Investigating mRNA Therapy

Dr. J. Lawrence Merritt, II is partnering with Moderna Therapeutics to investigate mRNA therapy for methylmalonic academia (MMA) and propionic acidemia (PA) – rare genetic disorders that disrupt amino acid metabolism and block production of enzymes that help digestion of certain proteins. Moderna has developed mRNA molecules that could restore protein expression in the liver and enable production of the missing enzymes.

As home to one of the West Coast’s largest biochemical genetics programs, Seattle Children’s sees a relatively large number of patients with MMA and PA. Dr. Merritt is collaborating with Moderna on an observational study to characterize the natural history of these patients. This is a step toward multicenter clinical trials to determine whether the mRNA approach can be an effective therapeutic option.

This therapeutic strategy could be extended to other diseases. With support from the Office of Science-Industry Partnerships, Seattle Children’s researchers are also collaborating with Moderna on additional projects in rare genetic disorders.

Creating a Cost-Effective Test for Drug-Resistant HIV

Dr. Lisa Frenkel is working with InBios International Inc. to manufacture an inexpensive, point-of-care assay that determines if patients have a drug-resistant strain of HIV prior to starting antiretroviral therapy (ART).

Pre-ART drug resistance is increasing in frequency across Africa, but there has been no rapid, cost-effective way to test for drug-resistant strains. Funding from the Office of Science-Industry Partnerships helped Frenkel develop an assay that overcomes this obstacle. Frenkel’s assay predicts virologic failure of frontline ART and is rapid enough that testing can be completed before a patient leaves the clinic. This enables providers to match patients with the appropriate drug regimen – potentially preventing the spread of drug-resistant HIV strains.

Frenkel partnered with InBios and engineers at the University of Washington to translate the assay to freeze-dried reagents and to a paper strip test, and to develop a prototype test kit. Then Frenkel’s team validated the test – and proved it is easy to implement by staff with no technical expertise – at Coptic Hospital in Nairobi, Kenya. Negotiations are underway to manufacture the test for widespread distribution.

Identifying Biomarkers for Lupus

With systemic lupus erythematosus (SLE), a common clinical problem occurs when a patient develops a systemic febrile illness. The physician must then determine whether this is an infection, requiring antibiotic treatment, or a flare of SLE, requiring high-dose steroids or chemotherapy. Delayed treatment of either condition can be life-threatening.
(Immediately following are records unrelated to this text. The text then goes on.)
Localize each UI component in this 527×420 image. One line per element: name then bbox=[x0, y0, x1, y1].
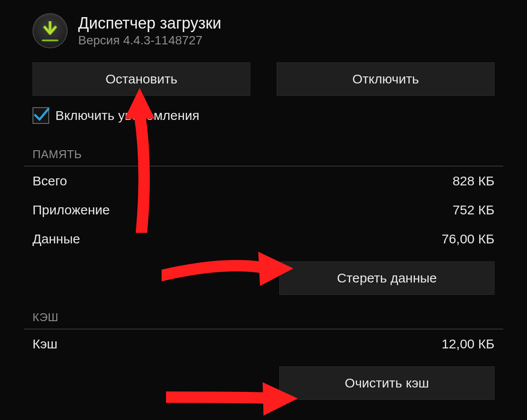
memory-total-value: 828 КБ bbox=[452, 174, 495, 188]
notifications-row[interactable]: Включить уведомления bbox=[0, 104, 527, 135]
memory-row-total: Всего 828 КБ bbox=[24, 167, 503, 196]
cache-label: Кэш bbox=[32, 337, 58, 351]
clear-data-label: Стереть данные bbox=[337, 271, 437, 286]
action-button-row: Остановить Отключить bbox=[0, 57, 527, 104]
notifications-checkbox[interactable] bbox=[32, 107, 49, 124]
app-info-screen: Диспетчер загрузки Версия 4.4.3-1148727 … bbox=[0, 0, 527, 420]
memory-total-label: Всего bbox=[32, 174, 67, 188]
memory-app-value: 752 КБ bbox=[452, 203, 495, 217]
clear-data-row: Стереть данные bbox=[24, 253, 503, 298]
memory-section: ПАМЯТЬ Всего 828 КБ Приложение 752 КБ Да… bbox=[0, 135, 527, 298]
memory-data-value: 76,00 КБ bbox=[441, 232, 495, 246]
disable-button-label: Отключить bbox=[352, 72, 419, 87]
download-manager-icon bbox=[32, 13, 68, 48]
notifications-label: Включить уведомления bbox=[55, 108, 199, 123]
memory-row-app: Приложение 752 КБ bbox=[24, 196, 503, 224]
app-version: Версия 4.4.3-1148727 bbox=[78, 33, 221, 47]
memory-app-label: Приложение bbox=[32, 203, 110, 217]
app-header: Диспетчер загрузки Версия 4.4.3-1148727 bbox=[0, 0, 527, 57]
memory-data-label: Данные bbox=[32, 232, 80, 246]
cache-value: 12,00 КБ bbox=[441, 337, 495, 351]
stop-button[interactable]: Остановить bbox=[32, 62, 250, 96]
clear-cache-row: Очистить кэш bbox=[24, 358, 503, 403]
cache-section: КЭШ Кэш 12,00 КБ Очистить кэш bbox=[0, 298, 527, 403]
cache-section-title: КЭШ bbox=[24, 298, 503, 329]
memory-section-title: ПАМЯТЬ bbox=[24, 135, 503, 166]
disable-button[interactable]: Отключить bbox=[277, 62, 495, 96]
stop-button-label: Остановить bbox=[105, 72, 177, 87]
clear-data-button[interactable]: Стереть данные bbox=[279, 261, 495, 295]
memory-row-data: Данные 76,00 КБ bbox=[24, 224, 503, 253]
app-titles: Диспетчер загрузки Версия 4.4.3-1148727 bbox=[78, 14, 221, 47]
clear-cache-label: Очистить кэш bbox=[345, 376, 429, 391]
cache-row: Кэш 12,00 КБ bbox=[24, 329, 503, 358]
clear-cache-button[interactable]: Очистить кэш bbox=[279, 366, 495, 400]
app-name: Диспетчер загрузки bbox=[78, 14, 221, 32]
Dr. Anne Stevens is working with NanoString Technologies to identify biomarkers that could lead to a relatively inexpensive, rapid screening test that directs real-time treatment for these critically vulnerable patients. The biomarkers could also be used to monitor disease activity.
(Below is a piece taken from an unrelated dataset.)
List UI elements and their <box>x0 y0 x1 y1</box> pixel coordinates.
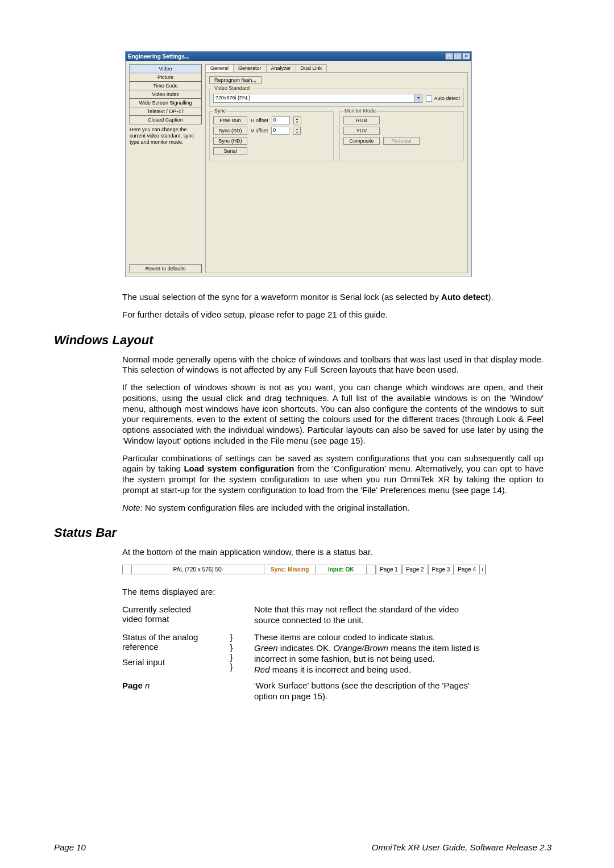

Stevens and her colleagues are using NanoString technology to investigate gene expression in peripheral blood mononuclear cells from pediatric patients with SLE. The goal is to identify gene clusters that:

  • Differentiate between infection and an SLE flare 
  • Predict gene flares 
  • Predict response to lupus medications

Once these gene clusters are identified, Stevens’ team will validate them with quantitative polymerase chain reaction. Her team then plans to translate their work into a point-of-care screening test.
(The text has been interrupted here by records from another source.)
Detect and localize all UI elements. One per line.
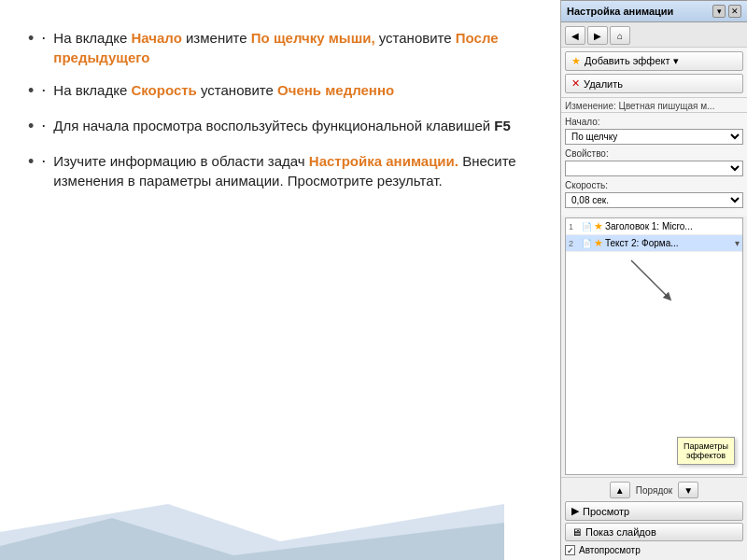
preview-button[interactable]: ▶ Просмотр xyxy=(565,501,743,521)
change-label: Изменение: Цветная пишущая м... xyxy=(561,98,747,113)
anim-text-2: Текст 2: Форма... xyxy=(605,238,679,248)
anim-num-1: 1 xyxy=(569,222,582,231)
highlight-po-shchelchku: По щелчку мыши, xyxy=(251,30,375,46)
slideshow-button[interactable]: 🖥 Показ слайдов xyxy=(565,523,743,541)
panel-title: Настройка анимации xyxy=(567,6,673,17)
action-buttons: ★ Добавить эффект ▾ ✕ Удалить xyxy=(561,48,747,98)
bullet-dot: · xyxy=(41,151,46,172)
bullet-dot: · xyxy=(41,116,46,136)
add-effect-label: Добавить эффект ▾ xyxy=(585,55,679,67)
bullet-text-1: На вкладке Начало измените По щелчку мыш… xyxy=(53,28,542,67)
speed-label: Скорость: xyxy=(565,180,743,190)
anim-page-icon-1: 📄 xyxy=(582,222,592,231)
list-item: · Изучите информацию в области задач Нас… xyxy=(28,151,542,190)
arrow-svg xyxy=(622,260,697,307)
list-item: · На вкладке Начало измените По щелчку м… xyxy=(28,28,542,67)
panel-titlebar: Настройка анимации ▾ ✕ xyxy=(561,1,747,22)
bullet-dot: · xyxy=(41,80,46,101)
form-section: Начало: По щелчку Свойство: Скорость: 0,… xyxy=(561,113,747,216)
anim-page-icon-2: 📄 xyxy=(582,239,592,248)
highlight-skorost: Скорость xyxy=(131,82,196,98)
bullet-list: · На вкладке Начало измените По щелчку м… xyxy=(28,28,542,190)
property-label: Свойство: xyxy=(565,148,743,159)
nav-back-button[interactable]: ◀ xyxy=(565,26,585,45)
speed-select[interactable]: 0,08 сек. xyxy=(565,192,743,208)
tooltip-text: Параметрыэффектов xyxy=(684,441,728,460)
slideshow-icon: 🖥 xyxy=(571,526,582,538)
change-text: Изменение: Цветная пишущая м... xyxy=(565,101,714,111)
order-row: ▲ Порядок ▼ xyxy=(565,481,743,499)
star-icon: ★ xyxy=(571,55,581,67)
play-icon: ▶ xyxy=(571,505,579,517)
preview-label: Просмотр xyxy=(583,506,629,517)
close-button[interactable]: ✕ xyxy=(728,5,741,18)
animation-list: 1 📄 ★ Заголовок 1: Micro... 2 📄 ★ Текст … xyxy=(565,217,743,475)
bottom-controls: ▲ Порядок ▼ ▶ Просмотр 🖥 Показ слайдов ✓… xyxy=(561,477,747,560)
anim-text-1: Заголовок 1: Micro... xyxy=(605,221,693,231)
order-up-button[interactable]: ▲ xyxy=(610,482,630,498)
bullet-text-4: Изучите информацию в области задач Настр… xyxy=(53,151,542,190)
list-item: · На вкладке Скорость установите Очень м… xyxy=(28,80,542,103)
order-label: Порядок xyxy=(636,485,672,496)
nav-forward-button[interactable]: ▶ xyxy=(587,26,608,45)
left-panel: · На вкладке Начало измените По щелчку м… xyxy=(0,0,560,560)
highlight-nachalo: Начало xyxy=(131,30,181,46)
order-down-button[interactable]: ▼ xyxy=(678,482,698,498)
anim-num-2: 2 xyxy=(569,239,582,248)
autopreview-checkbox[interactable]: ✓ xyxy=(565,545,575,555)
remove-button[interactable]: ✕ Удалить xyxy=(565,74,743,93)
animation-panel: Настройка анимации ▾ ✕ ◀ ▶ ⌂ ★ Добавить … xyxy=(560,0,747,560)
anim-dropdown-icon-2[interactable]: ▾ xyxy=(735,238,740,248)
bottom-decoration xyxy=(0,504,560,560)
start-select[interactable]: По щелчку xyxy=(565,129,743,145)
anim-star-icon-2: ★ xyxy=(594,237,603,249)
anim-item-2[interactable]: 2 📄 ★ Текст 2: Форма... ▾ xyxy=(566,235,742,252)
add-effect-button[interactable]: ★ Добавить эффект ▾ xyxy=(565,51,743,71)
bullet-text-3: Для начала просмотра воспользуйтесь функ… xyxy=(53,116,511,135)
autopreview-row: ✓ Автопросмотр xyxy=(565,543,743,557)
titlebar-controls: ▾ ✕ xyxy=(712,5,741,18)
slideshow-label: Показ слайдов xyxy=(585,526,656,538)
highlight-ochen-medlenno: Очень медленно xyxy=(277,82,394,98)
highlight-f5: F5 xyxy=(494,118,511,133)
anim-star-icon-1: ★ xyxy=(594,220,603,232)
bullet-dot: · xyxy=(41,28,46,49)
nav-buttons-row: ◀ ▶ ⌂ xyxy=(561,22,747,48)
bullet-text-2: На вкладке Скорость установите Очень мед… xyxy=(53,80,394,100)
property-select[interactable] xyxy=(565,161,743,176)
anim-item-1[interactable]: 1 📄 ★ Заголовок 1: Micro... xyxy=(566,218,742,235)
tooltip-box: Параметрыэффектов xyxy=(677,437,735,465)
minimize-button[interactable]: ▾ xyxy=(712,5,726,18)
remove-label: Удалить xyxy=(584,78,623,90)
start-label: Начало: xyxy=(565,117,743,127)
list-item: · Для начала просмотра воспользуйтесь фу… xyxy=(28,116,542,138)
remove-icon: ✕ xyxy=(571,77,580,90)
highlight-nastroyka: Настройка анимации. xyxy=(309,153,458,169)
autopreview-label: Автопросмотр xyxy=(579,545,641,555)
nav-home-button[interactable]: ⌂ xyxy=(610,26,630,45)
svg-line-2 xyxy=(631,260,669,298)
Evaluating Biomarkers for Sepsis

Dr. Adrian Piliponsky is working with Immunexpress to identify and evaluate biomarkers for pediatric sepsis. Piliponsky has identified of a set of mast cell-related proteins that are potentially relevant to sepsis screening. Our initial work with Immunexpress built on Piliponsky’s findings by using a panel to identify a considerable number of candidate proteins that might have the dual function of being biomarkers for sepsis and affecting how mast cells respond to infection.

Now Piliponsky and Immunexpress are devising a screening strategy to narrow the list of candidate proteins and generate information relevant to research and commercial efforts, such as a sepsis screening test.